What’s the new fashion of data?

In recent years, data has been a hot word. The data scientist is named as the sexiest job of the 21st century. And according to International Data Corporation, the global Big Data and business analytics market reached approximately $189B in 2019 and is expected to expand dramatically to $274B by 2022, a ~13% CAGR over the period.

Studying history in college and working in the communications industry, I use to think data isn’t a part of my life. However, everything is data now and all the user-facing businesses are data-driven. No matter what areas you are in, you cannot ignore the power of it.

Last week, when I did the interview with my developer friend for the homework, he mentioned one new trend in the database field exciting him, which is hybrid transaction/analytical processing (HTAP), and it also intrigued me. It means to merge the distributed transactional database and analytical database into one. This integration can make a lean team as the companies currently need at least three teams to manage the front-end transaction database and back-end analytical database separately as well as the Extract-Transform-Load (ETL) in the middle. Also, it speeds up the iterations. And the speed of iteration is the final objective to build software.

Analytic databases are purpose-built to analyze extremely large volumes of data very quickly and often perform 100–1,000 times faster than transactional databases in these tasks. It wasn’t until 2004’s founding of Vertica that a modern analytic database came into being. Since then, the market has exploded.

Usually, companies need a data warehouse to store and analyze all that data. It is a central repository of integrated data from multiple disparate sources used for reporting and analysis. Most business applications store data in an OLTP (On-Line Transaction Processing) database, which is accessed by numerous users to perform fast, simple queries. For example, the Point-of-Sale system at the cash register, the teller storing data for each transaction at the bank, and the purchase confirmation on an e-commerce website all use the OLTP database. Each Transaction is not necessarily a business transaction where money exchanges hands, although it can be. OLTP is designed to store day-to-day business transactions and is well-suited for querying specific records, such as the email address of a specific customer. Thousands of such queries can be run simultaneously on an OLTP database.

However, people who are higher up in the hierarchy of the company usually do not need all the details of transactional information. They need a bigger picture and a strategic view of business data. Here is where analytical information is used as queries start to get increasingly complex and require aggregations among numerous tables. For instance, a query for compiling a monthly sales report, year-over-year profits, current balance of a financial portfolio or current inventory levels is best suited for an OLAP (On-Line Analytical Processing) database, which provides a multi-dimensional view of enterprise data rather than a transaction-level view. OLAP is used for managerial analysis and decision making. And unlike OLTP, OLAP database is supported by the Star/Snowflake Schema database architecture methodology.

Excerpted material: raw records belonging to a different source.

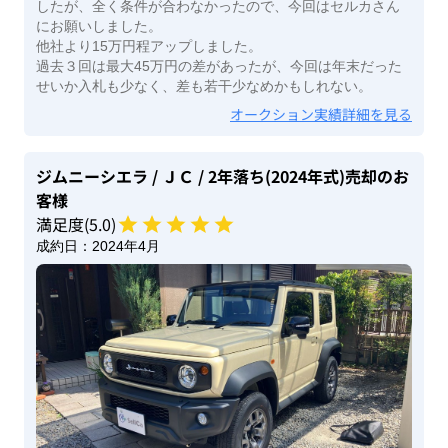
したが、全く条件が合わなかったので、今回はセルカさん
にお願いしました。
他社より15万円程アップしました。
過去３回は最大45万円の差があったが、今回は年末だった
せいか入札も少なく、差も若干少なめかもしれない。
オークション実績詳細を見る
ジムニーシエラ
/ ＪＣ
/ 2年落ち(2024年式)
売却のお
客様
満足度(
5
.0)
成約日：
2024年4月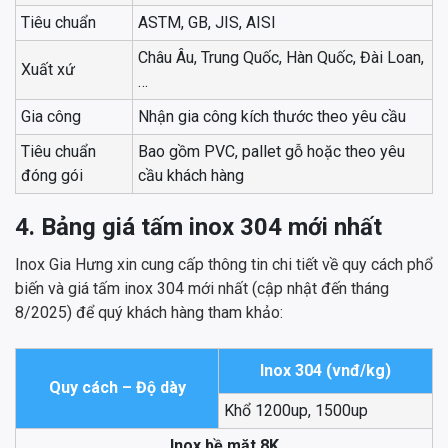
Tiêu chuẩn
ASTM, GB, JIS, AISI
Châu Âu, Trung Quốc, Hàn Quốc, Đài Loan,
Xuất xứ
…
Gia công
Nhận gia công kích thước theo yêu cầu
Tiêu chuẩn
Bao gồm PVC, pallet gỗ hoặc theo yêu
đóng gói
cầu khách hàng
4. Bảng giá tấm inox 304 mới nhất
Inox Gia Hưng xin cung cấp thông tin chi tiết về quy cách phổ
biến và giá tấm inox 304 mới nhất (cập nhật đến tháng
8/2025) để quý khách hàng tham khảo:
Inox 304 (vnđ/kg)
Quy cách – Độ dày
Khổ 1200up, 1500up
Inox bề mặt 8K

Transactional data, however, is an integral part of analytical data. If we do not have good records of daily sales, we cannot compile a useful report to identify trends. That’s why efficient handling of transactional information is very important. The main purpose of a transactional database is to ensure the accuracy and integrity of information and allow having all the up-to-date information readily available. A transaction is usually issued in a special language, SQL. And OLTP requires very reliable and durable computers. A little glitch in a network may cause a lot of technical and financial distress for a company.

Together, OLTP and OLAP form the two sides of the data warehousing coin. OLTP systems are the original, disparate data sources across the enterprise while OLAP systems integrate data from these transactional sources and present a multi-dimensional view for reporting and analytics. Traditional application architectures separated transactional and analytical systems. That’s why two dedicated teams to manage and monitor the transactional data are required.

While in 2014, Gartner Inc., an information technology research and advisory company, created a term — Hybrid Transactional and Analytical Processing (HTAP). It is used to describe the capability of a single database that can perform both online transaction processing (OLTP) and online analytical processing (OLAP) for the purpose of real-time operational intelligence processing. HTAP solves the issue of analytic latency in several ways, including eliminating the need for multiple copies of the same data and the requirement for data to be offloaded from operational databases to data warehouses via ETL processes. As business moments are transient opportunities that must be exploited in real-time, if an organization is unable to recognize and respond quickly to a business moment by taking fast and well-informed decisions, then some other organization will, resulting in a missed opportunity (or a new business threat). HTAP allows advanced analytics to be run in real-time on “in-flight” transaction data, providing an architecture that empowers users to respond more effectively to business moments.

But the main technical challenges for an HTAP database are how to be efficient both for operational (many small transactions with a high fraction of updates) and analytical workloads (large and complex queries traversing a large number of rows) on the same database system and how to prevent the interference of the analytical queries over the operational workload. Although HTAP functionality has been offered by database companies, such as Alibaba DRDS, Microsoft SQL Server, Oracle 12c In-Memory and Amazon Aurora (Parallel Query), it still has limited industry experience and skills, as well as best practices. But when it can be used well by all the organizations, the world will be much more efficient.